Only two names flashed through his mind, but he was embarrassed to say them out loud.
“They call you the twenty-fourth ranked Lowgold on the combat charts,” she said. “You know what that means?”
“That there are twenty-three Lowgolds stronger than I am,” he said immediately.
“That you're ranked higher than three quarters of the Empire! If you settled down and lived in the Arelius family, you'd be Highgold by twenty-five. Considering it's you, probably Truegold ten years later. You could be an Underlord in your fifties. And that's living peacefully! You could settle down, rest, find a nice young lady, raise a family. You don't have to live every day like you're looking to die!”
She was shouting by the end, and Lindon winced as every word landed.
Because they hit him too close to home.
Since leaving Sacred Valley, he had risked his life almost daily. He'd given everything to move forward. He didn't regret it—if anything, his only regret was that he'd advanced too slowly.
But it was scraping him raw.
He felt like a man who had started to run down a hill, going faster and faster until he couldn't stop. Now he had to keep accelerating or stumble and fall.
The problem was, he really couldn't stop. As enticing as that vision was, he could never return to his homeland as an Underlord. Not if it took him more than thirty more years.
His home would be gone by then.
Lindon started to speak, and was surprised to find his voice rough. His vision had blurred—were those tears? Fisher Gesha looked down on him sympathetically.

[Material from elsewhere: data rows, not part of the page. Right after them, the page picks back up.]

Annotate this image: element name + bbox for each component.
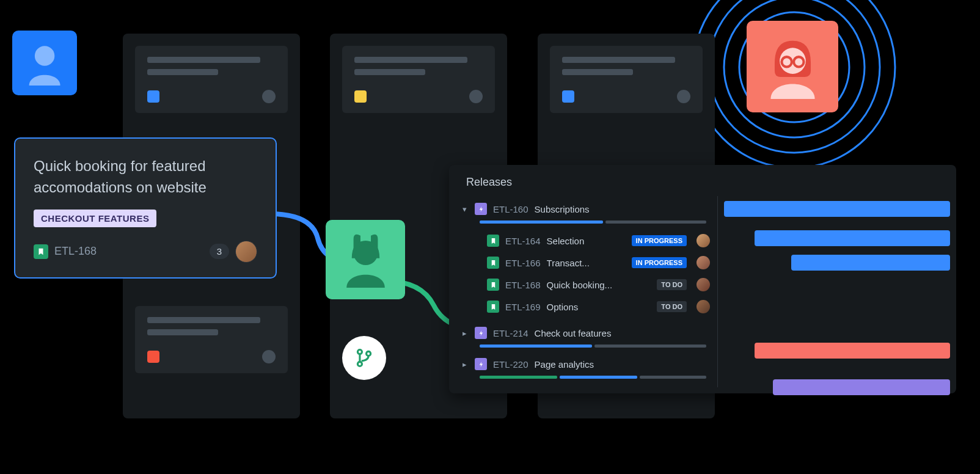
issue-name: Quick booking... [547, 280, 613, 290]
issue-key: ETL-166 [505, 258, 541, 268]
issue-key: ETL-164 [505, 236, 541, 246]
story-icon [487, 257, 499, 269]
issue-key: ETL-214 [493, 328, 528, 338]
releases-panel: Releases ▾ ETL-160 Subscriptions ETL-164… [449, 165, 956, 393]
issue-key: ETL-168 [505, 280, 541, 290]
featured-issue-card[interactable]: Quick booking for featured accomodations… [14, 137, 277, 279]
issue-name: Selection [547, 236, 585, 246]
chevron-down-icon[interactable]: ▾ [460, 205, 469, 214]
chevron-right-icon[interactable]: ▸ [460, 329, 469, 338]
epic-row[interactable]: ▸ ETL-220 Page analytics [449, 354, 717, 374]
issue-key: ETL-220 [493, 359, 528, 370]
epic-icon [475, 203, 487, 215]
placeholder-line [354, 57, 467, 63]
assignee-avatar[interactable] [697, 300, 710, 313]
issue-type-icon [147, 90, 159, 103]
assignee-avatar[interactable] [697, 278, 710, 291]
issue-key[interactable]: ETL-168 [54, 245, 203, 258]
issue-name: Page analytics [535, 359, 594, 370]
status-badge[interactable]: IN PROGRESS [632, 257, 687, 268]
avatar-user-green [326, 220, 405, 299]
placeholder-line [147, 329, 218, 335]
epic-row[interactable]: ▸ ETL-214 Check out features [449, 323, 717, 343]
story-icon [34, 244, 48, 259]
kanban-card[interactable] [135, 306, 288, 373]
progress-bar [449, 219, 717, 230]
svg-point-6 [35, 46, 54, 65]
placeholder-line [147, 57, 260, 63]
avatar-user-orange [747, 21, 838, 112]
avatar [262, 90, 276, 103]
assignee-avatar[interactable] [235, 241, 257, 263]
kanban-card[interactable] [342, 46, 495, 113]
git-branch-icon [354, 348, 375, 368]
placeholder-line [147, 317, 260, 323]
comment-count: 3 [210, 244, 229, 259]
svg-point-14 [367, 351, 371, 356]
issue-type-icon [147, 351, 159, 363]
placeholder-line [562, 69, 633, 75]
issue-key: ETL-160 [493, 204, 528, 214]
avatar [469, 90, 483, 103]
releases-tree: ▾ ETL-160 Subscriptions ETL-164 Selectio… [449, 196, 718, 387]
story-icon [487, 279, 499, 291]
story-row[interactable]: ETL-164 Selection IN PROGRESS [449, 230, 717, 252]
avatar [677, 90, 690, 103]
story-icon [487, 235, 499, 247]
progress-bar [449, 374, 717, 385]
progress-bar [449, 343, 717, 354]
user-icon [22, 40, 67, 86]
placeholder-line [354, 69, 425, 75]
gantt-bar[interactable] [791, 255, 950, 271]
svg-point-12 [357, 350, 362, 354]
epic-icon [475, 327, 487, 339]
issue-title: Quick booking for featured accomodations… [34, 156, 257, 199]
avatar-user-blue [12, 31, 77, 95]
gantt-bar[interactable] [773, 379, 950, 395]
chevron-right-icon[interactable]: ▸ [460, 360, 469, 369]
avatar [262, 350, 276, 363]
epic-tag[interactable]: CHECKOUT FEATURES [34, 210, 156, 227]
story-row[interactable]: ETL-169 Options TO DO [449, 296, 717, 318]
kanban-card[interactable] [135, 46, 288, 113]
git-branch-button[interactable] [342, 336, 386, 380]
story-icon [487, 301, 499, 313]
issue-name: Options [547, 302, 579, 312]
gantt-chart [718, 196, 956, 387]
assignee-avatar[interactable] [697, 256, 710, 269]
gantt-bar[interactable] [755, 343, 950, 359]
story-row[interactable]: ETL-168 Quick booking... TO DO [449, 274, 717, 296]
epic-row[interactable]: ▾ ETL-160 Subscriptions [449, 199, 717, 219]
status-badge[interactable]: TO DO [657, 301, 687, 312]
issue-type-icon [562, 90, 574, 103]
user-icon [761, 35, 825, 99]
placeholder-line [562, 57, 675, 63]
gantt-bar[interactable] [755, 230, 950, 246]
status-badge[interactable]: TO DO [657, 279, 687, 290]
assignee-avatar[interactable] [697, 234, 710, 247]
issue-name: Transact... [547, 258, 590, 268]
issue-name: Check out features [535, 328, 612, 338]
panel-title: Releases [449, 176, 956, 196]
user-icon [338, 232, 393, 288]
issue-key: ETL-169 [505, 302, 541, 312]
story-row[interactable]: ETL-166 Transact... IN PROGRESS [449, 252, 717, 274]
gantt-bar[interactable] [724, 201, 950, 217]
placeholder-line [147, 69, 218, 75]
kanban-card[interactable] [550, 46, 703, 113]
svg-point-13 [357, 362, 362, 366]
issue-type-icon [354, 90, 367, 103]
epic-icon [475, 358, 487, 370]
status-badge[interactable]: IN PROGRESS [632, 235, 687, 246]
issue-name: Subscriptions [535, 204, 590, 214]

There came a single knock at the door, and then Yerin pushed her way in. “They said you'd be fussing around with constructs in here,” she said, glancing around the room. “Didn't want to bump your sword-hand, so I knocked.” She saw the white arm and brightened.
“Skeleton arm! Scarier than a tiger's teeth, I love it. With your black eyes, that'll have them messing themselves before you ever throw a punch.”
That hadn't been Lindon's actual goal, but he was glad she was pleased. And it did remind him of another issue: he had to test the arm with Blackflame. All of the tests performed on samples by Fisher Gesha's drudge had suggested the two types of madra wouldn't interfere with each other, certainly not after his soul acclimated to the limb, but there was no way to be sure without testing.
“I'll take any advantage I can get, in a fight,” Lindon said, surreptitiously swiping at his eyes and rising to his feet.
Yerin straightened her back, the silver Goldsigns over her shoulders rising. “That wasn't why I came. I have news for you, and the sand's running down.” She met his eyes with a firm gaze. “Skysworn are going sword-to-sword with Redmoon Hall. I'm joining them.”
Lindon's new arm twitched as he lost control of his breathing technique. He had known she’d spoken with the Skysworn, but not how it had turned out. She hadn’t told him, and he’d been afraid to ask.